Market Street Railway


Last modified 2021-03-13 13:00:26. Initially published .

The role of Francois Pioche with the Market Street Railway is detailed in a book by Edgar M. Kahn entitled “Cable Car Days in San Francisco,” published by Stanford University in 1940. “The San Francisco Market Street Railroad Company was incorporated in 1857 and was operated as the first street-railway system in the rapidly growing community, running from Battery Street along Market, out Valencia to Seventeenth Street. Originally the management intended to run horsecars, but on account of shifting sand dunes the franchise was amended to permit steam dummies.

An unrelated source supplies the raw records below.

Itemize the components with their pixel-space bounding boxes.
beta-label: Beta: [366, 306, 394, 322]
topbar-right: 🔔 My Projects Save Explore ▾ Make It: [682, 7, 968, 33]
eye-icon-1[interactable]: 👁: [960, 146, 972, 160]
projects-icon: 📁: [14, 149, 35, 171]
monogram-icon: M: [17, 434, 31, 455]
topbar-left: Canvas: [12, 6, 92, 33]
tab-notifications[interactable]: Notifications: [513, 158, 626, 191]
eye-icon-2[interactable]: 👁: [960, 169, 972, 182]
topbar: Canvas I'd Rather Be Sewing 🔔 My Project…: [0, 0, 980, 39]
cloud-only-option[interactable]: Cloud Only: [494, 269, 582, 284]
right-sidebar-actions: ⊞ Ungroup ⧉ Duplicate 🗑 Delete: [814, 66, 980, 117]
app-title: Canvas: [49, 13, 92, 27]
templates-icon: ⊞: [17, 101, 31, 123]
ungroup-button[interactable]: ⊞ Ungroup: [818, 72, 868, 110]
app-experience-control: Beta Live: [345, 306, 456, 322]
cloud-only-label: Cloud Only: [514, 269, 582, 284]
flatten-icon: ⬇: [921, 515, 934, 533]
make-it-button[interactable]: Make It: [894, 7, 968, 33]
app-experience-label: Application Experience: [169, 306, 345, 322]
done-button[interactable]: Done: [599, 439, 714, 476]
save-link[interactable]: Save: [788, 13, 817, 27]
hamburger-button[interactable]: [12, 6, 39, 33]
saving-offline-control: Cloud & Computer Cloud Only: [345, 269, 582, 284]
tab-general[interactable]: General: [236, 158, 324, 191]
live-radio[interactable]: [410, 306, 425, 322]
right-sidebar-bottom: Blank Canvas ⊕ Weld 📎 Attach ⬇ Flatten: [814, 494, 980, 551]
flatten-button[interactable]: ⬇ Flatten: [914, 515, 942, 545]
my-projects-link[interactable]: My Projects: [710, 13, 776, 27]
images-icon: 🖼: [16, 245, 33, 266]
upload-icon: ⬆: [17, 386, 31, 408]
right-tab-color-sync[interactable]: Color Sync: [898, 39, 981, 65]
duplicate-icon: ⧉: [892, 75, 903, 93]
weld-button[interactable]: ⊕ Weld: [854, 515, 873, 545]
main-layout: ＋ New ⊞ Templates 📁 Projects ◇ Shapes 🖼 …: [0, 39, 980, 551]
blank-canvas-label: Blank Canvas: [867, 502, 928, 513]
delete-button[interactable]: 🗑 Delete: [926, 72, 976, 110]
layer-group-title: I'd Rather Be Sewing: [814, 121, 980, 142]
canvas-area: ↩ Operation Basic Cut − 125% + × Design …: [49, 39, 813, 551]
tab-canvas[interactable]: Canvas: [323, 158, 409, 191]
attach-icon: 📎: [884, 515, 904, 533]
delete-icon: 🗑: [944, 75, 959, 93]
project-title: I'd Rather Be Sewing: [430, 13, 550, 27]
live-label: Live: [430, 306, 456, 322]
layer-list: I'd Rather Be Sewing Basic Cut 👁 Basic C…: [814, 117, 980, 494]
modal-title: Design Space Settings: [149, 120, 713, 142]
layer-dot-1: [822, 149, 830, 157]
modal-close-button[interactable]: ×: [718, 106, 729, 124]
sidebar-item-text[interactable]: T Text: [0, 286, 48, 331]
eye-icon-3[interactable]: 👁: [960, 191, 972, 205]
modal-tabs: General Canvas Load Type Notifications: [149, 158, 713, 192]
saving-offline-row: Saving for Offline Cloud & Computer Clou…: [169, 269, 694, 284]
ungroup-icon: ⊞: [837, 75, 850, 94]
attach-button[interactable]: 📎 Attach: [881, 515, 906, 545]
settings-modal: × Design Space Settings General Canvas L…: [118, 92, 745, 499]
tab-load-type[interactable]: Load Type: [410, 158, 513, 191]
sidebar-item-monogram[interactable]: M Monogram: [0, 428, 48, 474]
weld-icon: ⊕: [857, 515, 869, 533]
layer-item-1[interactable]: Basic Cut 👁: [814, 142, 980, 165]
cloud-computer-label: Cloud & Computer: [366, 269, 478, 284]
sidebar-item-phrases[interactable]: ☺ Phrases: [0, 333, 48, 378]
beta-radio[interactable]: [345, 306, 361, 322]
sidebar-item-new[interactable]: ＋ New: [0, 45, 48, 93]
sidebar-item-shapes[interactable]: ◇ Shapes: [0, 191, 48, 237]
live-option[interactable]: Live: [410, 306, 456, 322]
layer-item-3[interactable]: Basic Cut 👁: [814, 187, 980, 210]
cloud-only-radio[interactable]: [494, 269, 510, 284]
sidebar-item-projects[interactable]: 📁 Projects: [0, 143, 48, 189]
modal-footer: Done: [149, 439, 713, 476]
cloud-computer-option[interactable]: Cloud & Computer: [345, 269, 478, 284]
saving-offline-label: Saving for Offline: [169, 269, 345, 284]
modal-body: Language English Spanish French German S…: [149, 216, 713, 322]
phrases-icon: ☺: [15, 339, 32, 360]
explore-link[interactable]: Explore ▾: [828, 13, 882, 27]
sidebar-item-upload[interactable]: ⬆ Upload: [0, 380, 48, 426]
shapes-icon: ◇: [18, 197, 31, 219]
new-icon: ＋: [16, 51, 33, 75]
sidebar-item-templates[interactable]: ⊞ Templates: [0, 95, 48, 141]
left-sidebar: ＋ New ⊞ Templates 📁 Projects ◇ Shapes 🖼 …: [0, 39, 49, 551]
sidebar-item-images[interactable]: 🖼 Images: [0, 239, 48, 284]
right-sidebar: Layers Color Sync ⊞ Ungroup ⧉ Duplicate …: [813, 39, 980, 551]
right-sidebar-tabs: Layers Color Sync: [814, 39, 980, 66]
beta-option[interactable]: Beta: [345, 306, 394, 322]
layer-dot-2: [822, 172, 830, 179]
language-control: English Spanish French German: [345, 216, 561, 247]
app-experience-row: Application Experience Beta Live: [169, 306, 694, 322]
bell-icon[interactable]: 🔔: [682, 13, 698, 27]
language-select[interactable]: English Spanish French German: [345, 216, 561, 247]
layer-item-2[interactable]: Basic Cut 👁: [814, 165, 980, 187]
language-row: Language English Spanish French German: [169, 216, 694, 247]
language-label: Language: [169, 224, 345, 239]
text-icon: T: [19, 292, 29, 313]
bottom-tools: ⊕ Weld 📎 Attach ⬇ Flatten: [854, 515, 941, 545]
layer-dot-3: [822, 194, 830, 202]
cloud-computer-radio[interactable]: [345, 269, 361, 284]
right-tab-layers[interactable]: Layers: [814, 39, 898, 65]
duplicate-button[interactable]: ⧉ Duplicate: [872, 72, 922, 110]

The railway commenced service on July 4, 1860. The company had varied financial experience, was forced into receivership, sold under foreclosure, and eventually placed under the ownership of the San Francisco San Jose Railroad Company, then operating as a steam railroad between San Francisco and San Jose…“ Map of Pioche’s ownership of Rancho San Miguel seen below.

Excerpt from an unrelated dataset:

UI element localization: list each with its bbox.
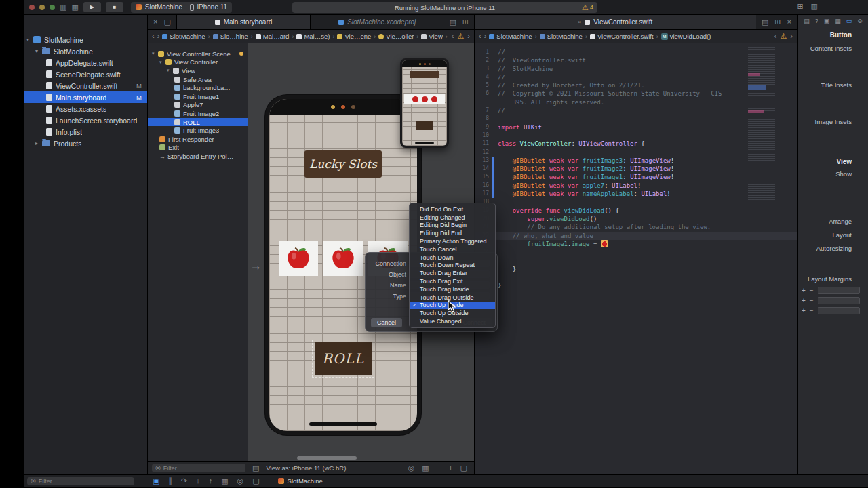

Map of San Francisco railways in 1890 with the Market Street Railway line shown in green.(Courtesy Cable Car Museum. )


“The franchise to build the Market Street Railway was granted in 1857 to Thomas Hayes and his associates…The projector of the Market Street Railway owned what was then known as “Hayes Valley,” bounded by Van Ness Avenue, Market, Haight, Pierce, and Turk Streets, and the road was pushed in order to develop the land and bring it into the market. The old banking house of Pioche, Bayerque & Co. having a mortgage upon “Hayes Valley,”deeming it in their interest to help the road, loaned the Company $100,000, and, as the road did not pay, it was ultimately sold for the debt and passed into the hands of the then owners of the San Jose Railroad, Messrs. Donahue, Newhall, and Mayne, who subsequently sold both roads to the Southern Pacific. Indeed, I think it was not considered of large value at the time by the Southern Pacific people, and it was so to speak, “thrown in” with the San Jose Road. I owned one-tenth, or 100 of 1,000 shares; the balance was owned by Hayes, who subsequently turned it over to Pioche, Bayerque & Co. at fifty cents on the dollar – the amount being credited to his land mortgage.”